- Saved data entries:
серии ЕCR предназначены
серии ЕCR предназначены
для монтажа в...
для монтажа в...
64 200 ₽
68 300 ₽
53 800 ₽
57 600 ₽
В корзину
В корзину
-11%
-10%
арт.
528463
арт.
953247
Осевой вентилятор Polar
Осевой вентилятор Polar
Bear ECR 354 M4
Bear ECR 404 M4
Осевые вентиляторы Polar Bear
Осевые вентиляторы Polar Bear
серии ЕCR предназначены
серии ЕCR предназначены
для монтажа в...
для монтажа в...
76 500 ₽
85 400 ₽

- What to work on:
Retype all of the data exactly, so that nothing differs from what is given.

- Result below:
серии ЕCR предназначены
серии ЕCR предназначены
для монтажа в...
для монтажа в...
64 200 ₽
68 300 ₽
53 800 ₽
57 600 ₽
В корзину
В корзину
-11%
-10%
арт.
528463
арт.
953247
Осевой вентилятор Polar
Осевой вентилятор Polar
Bear ECR 354 M4
Bear ECR 404 M4
Осевые вентиляторы Polar Bear
Осевые вентиляторы Polar Bear
серии ЕCR предназначены
серии ЕCR предназначены
для монтажа в...
для монтажа в...
76 500 ₽
85 400 ₽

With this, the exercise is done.